A new study published in Global Spine Journal, carried out by researchers from Johns Hopkins together with collaborators from the All India Institute of Medical Sciences (AIIMS) in New Delhi, has put an unusual detail on the radar of spine surgeons: the long-term use of inhaled corticosteroids in asthma patients.
At first sight, this may sound like a minor point. Inhaled steroids are common, widely used and generally considered much safer than systemic steroids. But the study found something worth noting. Among patients undergoing lumbar fusion, those with asthma who were on maintenance inhaled corticosteroids had a higher rate of revision surgery at two and five years.
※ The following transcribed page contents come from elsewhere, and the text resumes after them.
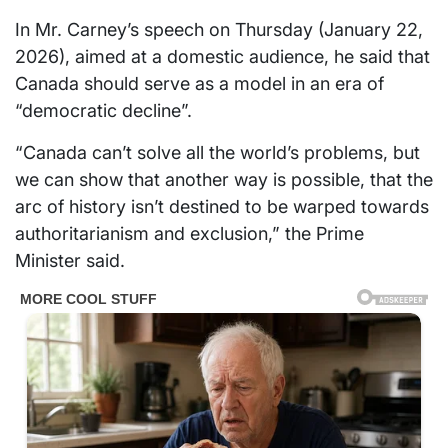
In Mr. Carney’s speech on Thursday (January 22,
2026), aimed at a domestic audience, he said that
Canada should serve as a model in an era of
“democratic decline”.
“Canada can’t solve all the world’s problems, but
we can show that another way is possible, that the
arc of history isn’t destined to be warped towards
authoritarianism and exclusion,” the Prime
Minister said.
Interestingly, asthma itself did not appear to be the key issue. Asthmatic patients who were not using inhaled corticosteroids showed revision rates closer to patients without asthma. That distinction is important, because it shifts the discussion away from asthma as a disease and toward the possible effect of chronic medication exposure, bone quality and fusion biology.
The finding should be treated with caution. This was not a trial proving that inhaled corticosteroids cause failed fusion. It was an observational signal. It also does not mean that patients should stop their asthma medication before spine surgery. That would be the wrong conclusion. But for the spine market, the study is still relevant.
Lumbar fusion is often discussed in terms of implants: cages, screws, rods, expandable devices, fixation systems and new surgical technologies. All of that matters. But none of it works in isolation. A fusion construct is placed into a patient, and that patient brings his or her own biology: bone density, healing capacity, comorbidities, medication history and risk profile.
That is where this study becomes interesting. It reinforces a trend that is already becoming more visible in spine surgery: the outcome of a fusion procedure may depend as much on patient preparation as on the device itself.
For surgeons and hospitals, this may support a more systematic review of bone health and medication history before lumbar fusion. For industry, it is another sign that the conversation around fusion is moving beyond the implant alone. Technologies that help reduce revision risk, improve fixation in compromised bone, support biologic healing or identify high-risk patients before surgery may become increasingly important.
Revision surgery remains one of the most expensive and difficult problems in spine care. If a common therapy such as long-term inhaled corticosteroid use may help identify a higher-risk patient group, it deserves attention.
In spine surgery, the implant remains essential. But the patient’s biology may be just as important.